I suspect plug that fires in air is not firing in compression. not really yhte plug as many have been tried so I suspect the ignition.

thanks in advance


----------



## Restrorob (Dec 23, 2007)

Out of the manual;


To check ignition coil primary side,
connect one ohmmeter lead to primary
(black) coil lead and touch iron coil
laminations with remaining lead. On
transistorized units, ohmmeter should
register 1.0-1.2 ohms on GXV120,
0.8-1.0 on Models GX120, GX160 and
GX200, and 0.7-0.9 ohm on other models.
On CDI units, ohmmeter should
read 224-323 ohms.
To check ignition coil secondary side,
connect one ohmmeter lead to the spark
plug lead wire and remaining lead to
the iron core laminations. On transistorized
units, ohmmeter should read
10k-14k ohms on GXV120, 5.9k-7.1k
ohms on Models GX120, GX160 and
GX200, and 6.3k-7.7k ohms on other
models. On CDI units, ohmmeter
should read 5.01k-8.45k ohms. If ohmmeter
readings are not as specified, renew
ignition coil.

Good Luck


----------



## royboy (Mar 30, 2008)

does the ohmeter reading include the spark plug cap? my cap alone is 10.8 ohms and the secondary measurement from laminate to end of spark plug wire less the cap is 13.2 ohms. The total would be 24 ohms.


----------



## Restrorob (Dec 23, 2007)

Well Roy,

I have never had to test one of these coils, I have found either they work or they don't.

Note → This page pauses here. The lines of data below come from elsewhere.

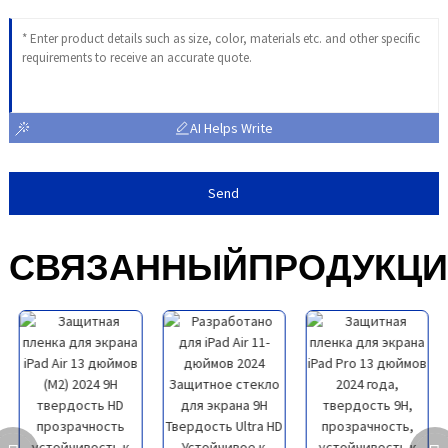
AI Helps Write
Send
СВЯЗАННЫЙ
ПРОДУКЦ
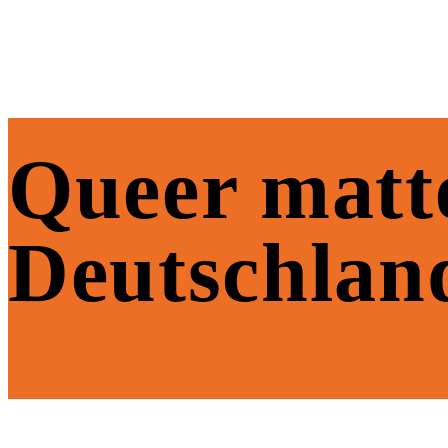
Queer matte
Deutschlan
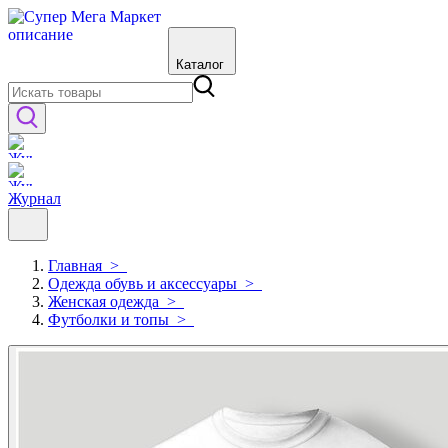
Каталог
Журнал
Главная
>
Одежда обувь и аксессуары
>
Женская одежда
>
Футболки и топы
>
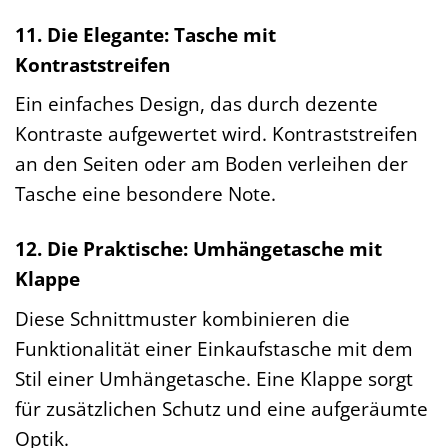
11. Die Elegante: Tasche mit
Kontraststreifen
Ein einfaches Design, das durch dezente
Kontraste aufgewertet wird. Kontraststreifen
an den Seiten oder am Boden verleihen der
Tasche eine besondere Note.
12. Die Praktische: Umhängetasche mit
Klappe
Diese Schnittmuster kombinieren die
Funktionalität einer Einkaufstasche mit dem
Stil einer Umhängetasche. Eine Klappe sorgt
für zusätzlichen Schutz und eine aufgeräumte
Optik.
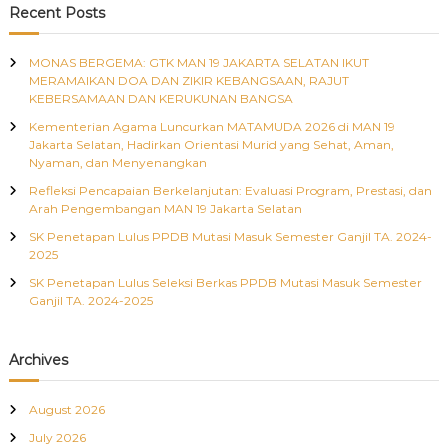
c
r
Recent Posts
h
c
h
MONAS BERGEMA: GTK MAN 19 JAKARTA SELATAN IKUT
f
MERAMAIKAN DOA DAN ZIKIR KEBANGSAAN, RAJUT
o
KEBERSAMAAN DAN KERUKUNAN BANGSA
r
Kementerian Agama Luncurkan MATAMUDA 2026 di MAN 19
:
Jakarta Selatan, Hadirkan Orientasi Murid yang Sehat, Aman,
Nyaman, dan Menyenangkan
Refleksi Pencapaian Berkelanjutan: Evaluasi Program, Prestasi, dan
Arah Pengembangan MAN 19 Jakarta Selatan
SK Penetapan Lulus PPDB Mutasi Masuk Semester Ganjil TA. 2024-
2025
SK Penetapan Lulus Seleksi Berkas PPDB Mutasi Masuk Semester
Ganjil TA. 2024-2025
Archives
August 2026
July 2026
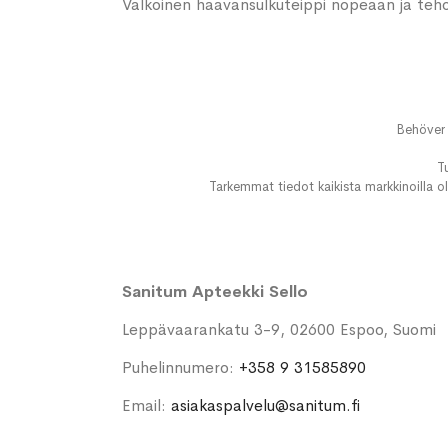
Valkoinen haavansulkuteippi nopeaan ja teho
Behöver 
T
Tarkemmat tiedot kaikista markkinoilla ol
Sanitum Apteekki Sello
Leppävaarankatu 3-9, 02600 Espoo, Suomi
Puhelinnumero:
+358 9 31585890
Email:
asiakaspalvelu@sanitum.fi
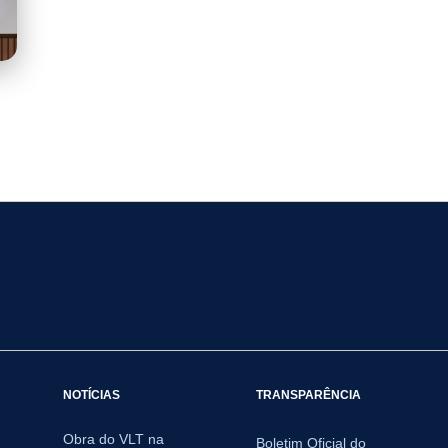
NOTÍCIAS
TRANSPARÊNCIA
Obra do VLT na
Boletim Oficial do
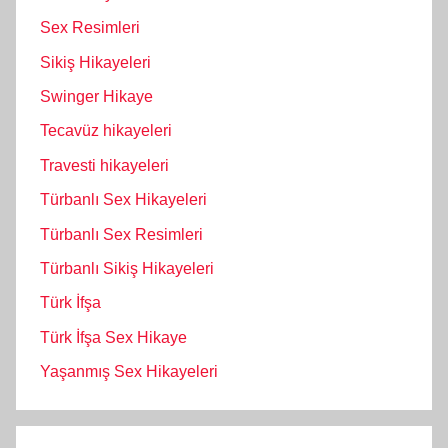
Sex Resimleri
Sikiş Hikayeleri
Swinger Hikaye
Tecavüz hikayeleri
Travesti hikayeleri
Türbanlı Sex Hikayeleri
Türbanlı Sex Resimleri
Türbanlı Sikiş Hikayeleri
Türk İfşa
Türk İfşa Sex Hikaye
Yaşanmış Sex Hikayeleri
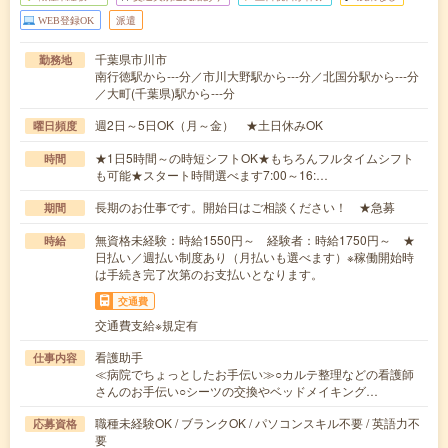
WEB登録OK
派遣
千葉県市川市
勤務地
南行徳駅から---分／市川大野駅から---分／北国分駅から---分
／大町(千葉県)駅から---分
週2日～5日OK（月～金） ★土日休みOK
曜日頻度
★1日5時間～の時短シフトOK★もちろんフルタイムシフト
時間
も可能★スタート時間選べます7:00～16:…
長期のお仕事です。開始日はご相談ください！ ★急募
期間
無資格未経験：時給1550円～ 経験者：時給1750円～ ★
時給
日払い／週払い制度あり（月払いも選べます）※稼働開始時
は手続き完了次第のお支払いとなります。
交通費
交通費支給※規定有
看護助手
仕事内容
≪病院でちょっとしたお手伝い≫○カルテ整理などの看護師
さんのお手伝い○シーツの交換やベッドメイキング…
職種未経験OK / ブランクOK / パソコンスキル不要 / 英語力不
応募資格
要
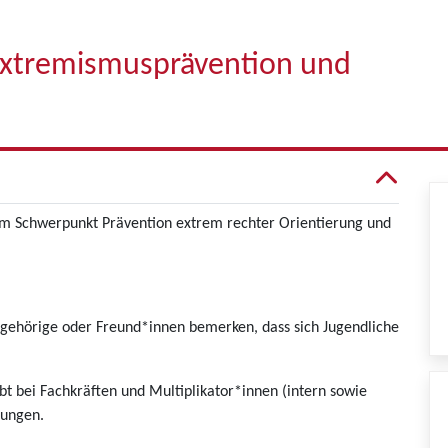
extremismusprävention und
em Schwerpunkt Prävention extrem rechter Orientierung und
hörige oder Freund*innen bemerken, dass sich Jugendliche
 bei Fachkräften und Multiplikator*innen (intern sowie
lungen.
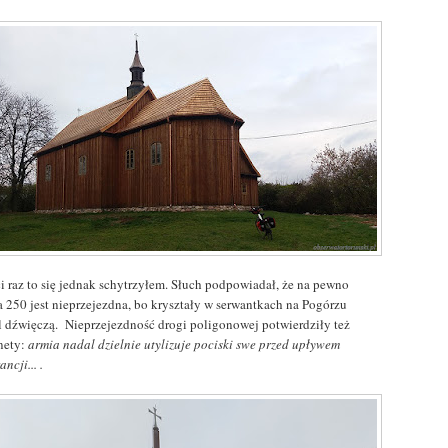
ci raz to się jednak schytrzyłem. Słuch podpowiadał, że na pewno
a 250 jest nieprzejezdna, bo kryształy w serwantkach na Pogórzu
l dźwięczą. Nieprzejezdność drogi poligonowej potwierdziły też
rnety:
armia nadal dzielnie utylizuje pociski swe przed upływem
ncji... .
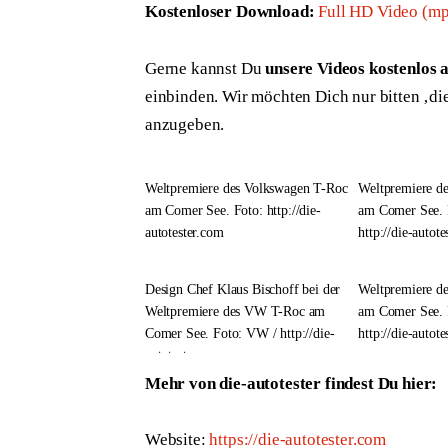
Kostenloser Download:
Full HD Video (m
Gerne kannst Du 
unsere Videos kostenlos 
einbinden. Wir möchten Dich nur bitten ‚die
anzugeben.
Weltpremiere des Volkswagen T-Roc
Weltpremiere d
am Comer See. Foto: http://die-
am Comer See. 
autotester.com
http://die-autot
Design Chef Klaus Bischoff bei der
Weltpremiere d
Weltpremiere des VW T-Roc am
am Comer See. 
Comer See. Foto: VW / http://die-
http://die-autot
autotester.com
Mehr von die-autotester findest Du hier:
Website: 
https://die-autotester.com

Here is a clip from the GXV610 manual;

To check ignition coil secondary side,
remove the spark plug cap and connect
one ohmmeter lead to the spark plug
lead wire and remaining lead to the
iron core laminations.

I would assume it would apply to the smaller block engines as well since it does say in the proper test to put your test lead "to the spark
plug *lead wire*", I couldn't find any test specs on the cap it's self.

But, From the specs you posted either with the cap or without the coil is out of specified range.


----------